I have the following code
import org.apache.spark.sql.streaming.Trigger val jdf = spark.readStream.format("kafka").option("kafka.bootstrap.servers", "localhost:9092").option("subscribe", "join_test").option("startingOffsets", "earliest").load(); jdf.createOrReplaceTempView("table") val resultdf = spark.sql("select * from table as x inner join table as y on x.offset=y.offset") resultdf.writeStream.outputMode("append").format("console").option("truncate", false).trigger(Trigger.ProcessingTime(1000)).start()

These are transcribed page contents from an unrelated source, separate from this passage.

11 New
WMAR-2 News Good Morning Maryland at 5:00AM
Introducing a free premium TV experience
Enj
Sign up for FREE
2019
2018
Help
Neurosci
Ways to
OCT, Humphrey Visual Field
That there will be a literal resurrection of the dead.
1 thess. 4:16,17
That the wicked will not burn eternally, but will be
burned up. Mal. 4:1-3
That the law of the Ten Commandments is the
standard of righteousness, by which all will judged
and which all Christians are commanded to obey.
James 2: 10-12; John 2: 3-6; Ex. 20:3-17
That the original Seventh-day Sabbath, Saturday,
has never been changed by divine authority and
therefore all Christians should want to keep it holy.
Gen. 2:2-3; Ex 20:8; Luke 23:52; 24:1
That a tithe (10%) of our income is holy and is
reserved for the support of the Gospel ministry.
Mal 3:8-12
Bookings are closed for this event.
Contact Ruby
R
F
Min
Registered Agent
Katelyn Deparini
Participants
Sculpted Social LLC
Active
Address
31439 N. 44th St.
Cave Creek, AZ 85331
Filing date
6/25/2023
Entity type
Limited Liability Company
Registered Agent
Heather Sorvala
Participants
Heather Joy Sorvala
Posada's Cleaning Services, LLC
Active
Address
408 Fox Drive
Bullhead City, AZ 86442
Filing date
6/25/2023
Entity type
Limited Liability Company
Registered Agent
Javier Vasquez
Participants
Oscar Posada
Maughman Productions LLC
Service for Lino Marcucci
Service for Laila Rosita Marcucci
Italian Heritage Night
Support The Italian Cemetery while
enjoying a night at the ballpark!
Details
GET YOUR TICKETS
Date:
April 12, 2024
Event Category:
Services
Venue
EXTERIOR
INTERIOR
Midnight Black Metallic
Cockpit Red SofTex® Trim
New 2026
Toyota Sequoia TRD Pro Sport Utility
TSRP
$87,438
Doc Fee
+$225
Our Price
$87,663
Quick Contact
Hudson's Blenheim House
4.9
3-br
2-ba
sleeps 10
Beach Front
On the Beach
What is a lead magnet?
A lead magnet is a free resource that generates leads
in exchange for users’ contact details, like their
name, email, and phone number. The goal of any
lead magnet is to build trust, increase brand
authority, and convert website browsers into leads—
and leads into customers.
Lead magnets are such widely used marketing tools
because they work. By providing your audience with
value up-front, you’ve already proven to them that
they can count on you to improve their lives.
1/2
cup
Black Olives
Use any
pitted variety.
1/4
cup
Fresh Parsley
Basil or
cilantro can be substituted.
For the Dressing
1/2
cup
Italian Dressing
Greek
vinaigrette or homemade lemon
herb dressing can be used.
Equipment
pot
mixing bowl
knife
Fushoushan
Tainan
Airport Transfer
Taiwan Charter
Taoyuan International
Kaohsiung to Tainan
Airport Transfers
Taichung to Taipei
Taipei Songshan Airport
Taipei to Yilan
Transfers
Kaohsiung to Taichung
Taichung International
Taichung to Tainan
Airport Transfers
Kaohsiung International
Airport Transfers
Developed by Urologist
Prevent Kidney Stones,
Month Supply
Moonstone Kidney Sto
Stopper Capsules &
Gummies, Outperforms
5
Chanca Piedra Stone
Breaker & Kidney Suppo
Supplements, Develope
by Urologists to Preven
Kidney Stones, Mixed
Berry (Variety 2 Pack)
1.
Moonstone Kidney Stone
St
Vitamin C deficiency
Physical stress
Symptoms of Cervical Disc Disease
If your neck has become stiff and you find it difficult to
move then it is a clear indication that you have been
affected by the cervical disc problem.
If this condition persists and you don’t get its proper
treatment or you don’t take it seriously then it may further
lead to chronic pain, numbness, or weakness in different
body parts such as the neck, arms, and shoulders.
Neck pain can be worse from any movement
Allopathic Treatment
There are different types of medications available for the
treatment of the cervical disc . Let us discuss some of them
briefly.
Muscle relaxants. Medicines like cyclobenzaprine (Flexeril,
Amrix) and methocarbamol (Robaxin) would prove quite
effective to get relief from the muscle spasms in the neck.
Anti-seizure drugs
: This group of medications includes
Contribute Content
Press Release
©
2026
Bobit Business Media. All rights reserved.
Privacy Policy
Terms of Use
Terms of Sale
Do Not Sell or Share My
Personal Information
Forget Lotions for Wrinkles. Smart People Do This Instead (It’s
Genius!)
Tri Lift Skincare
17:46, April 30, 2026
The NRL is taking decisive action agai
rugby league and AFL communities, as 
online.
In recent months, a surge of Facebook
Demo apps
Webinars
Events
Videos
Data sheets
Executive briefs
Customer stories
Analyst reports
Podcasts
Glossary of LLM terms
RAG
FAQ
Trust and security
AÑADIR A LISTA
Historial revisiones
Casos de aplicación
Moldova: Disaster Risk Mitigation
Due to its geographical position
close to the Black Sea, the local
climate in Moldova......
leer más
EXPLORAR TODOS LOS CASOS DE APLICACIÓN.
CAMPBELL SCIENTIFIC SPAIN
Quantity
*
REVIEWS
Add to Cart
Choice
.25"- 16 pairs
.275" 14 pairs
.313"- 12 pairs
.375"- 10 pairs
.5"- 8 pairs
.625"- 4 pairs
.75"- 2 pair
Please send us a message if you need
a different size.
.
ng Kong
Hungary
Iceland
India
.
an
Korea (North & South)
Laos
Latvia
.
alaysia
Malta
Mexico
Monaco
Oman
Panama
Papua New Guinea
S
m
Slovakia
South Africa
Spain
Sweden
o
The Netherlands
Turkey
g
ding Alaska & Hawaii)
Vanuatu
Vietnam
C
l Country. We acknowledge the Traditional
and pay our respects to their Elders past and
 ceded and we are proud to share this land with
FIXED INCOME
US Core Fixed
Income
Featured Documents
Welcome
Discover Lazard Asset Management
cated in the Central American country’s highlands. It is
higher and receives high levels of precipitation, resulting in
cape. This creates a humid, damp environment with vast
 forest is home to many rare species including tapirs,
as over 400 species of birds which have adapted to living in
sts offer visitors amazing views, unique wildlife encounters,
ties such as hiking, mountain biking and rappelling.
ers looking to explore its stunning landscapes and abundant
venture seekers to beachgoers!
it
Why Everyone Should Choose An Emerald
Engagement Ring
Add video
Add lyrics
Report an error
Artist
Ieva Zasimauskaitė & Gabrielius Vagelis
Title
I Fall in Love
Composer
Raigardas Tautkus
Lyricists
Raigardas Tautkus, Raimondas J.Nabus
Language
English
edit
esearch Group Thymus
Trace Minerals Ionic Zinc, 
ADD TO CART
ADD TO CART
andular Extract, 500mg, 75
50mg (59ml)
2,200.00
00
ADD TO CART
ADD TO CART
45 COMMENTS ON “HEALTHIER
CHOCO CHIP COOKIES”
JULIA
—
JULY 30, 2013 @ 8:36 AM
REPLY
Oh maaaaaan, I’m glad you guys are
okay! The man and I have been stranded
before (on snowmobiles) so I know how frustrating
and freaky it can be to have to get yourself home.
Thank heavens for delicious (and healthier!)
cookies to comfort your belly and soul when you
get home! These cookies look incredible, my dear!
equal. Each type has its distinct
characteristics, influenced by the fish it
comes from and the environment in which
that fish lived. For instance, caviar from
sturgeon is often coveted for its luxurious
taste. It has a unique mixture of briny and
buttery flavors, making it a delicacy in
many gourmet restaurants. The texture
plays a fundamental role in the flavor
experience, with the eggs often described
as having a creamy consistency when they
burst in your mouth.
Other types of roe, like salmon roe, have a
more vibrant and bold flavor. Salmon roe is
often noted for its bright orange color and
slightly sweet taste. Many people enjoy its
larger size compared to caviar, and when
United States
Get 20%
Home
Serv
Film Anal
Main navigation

and I get the following exception
org.apache.spark.sql.AnalysisException: cannot resolve '`x.offset`' given input columns: [x.value, x.offset, x.key, x.timestampType, x.topic, x.timestamp, x.partition]; line 1 pos 50; 'Project [*] +- 'Join Inner, ('x.offset = 'y.offset) :- SubqueryAlias x : +- SubqueryAlias table : +- StreamingRelation DataSource( org.apache.spark.sql.SparkSession@15f3f9cf ,kafka,List(),None,List(),None,Map(startingOffsets -> earliest, subscribe -> join_test, kafka.bootstrap.servers -> localhost:9092),None), kafka, [key
I changed the code to this
import org.apache.spark.sql.streaming.Trigger val jdf = spark.readStream.format("kafka").option("kafka.bootstrap.servers", "localhost:9092").option("subscribe", "join_test").option("startingOffsets", "earliest").load(); val jdf1 = spark.readStream.format("kafka").option("kafka.bootstrap.servers", "localhost:9092").option("subscribe", "join_test").option("startingOffsets", "earliest").load(); jdf.createOrReplaceTempView("table") jdf1.createOrReplaceTempView("table1") val resultdf = spark.sql("select * from table inner join table1 on table.offset=table1.offset") resultdf.writeStream.outputMode("append").format("console").option("truncate", false).trigger(Trigger.ProcessingTime(1000)).start()
And it works. However, I do not think this is the solution I am looking for. I want to be able to make an independent connection using raw SQL, but not by creating additional copies of the data, for example, the code above. so is there any other way?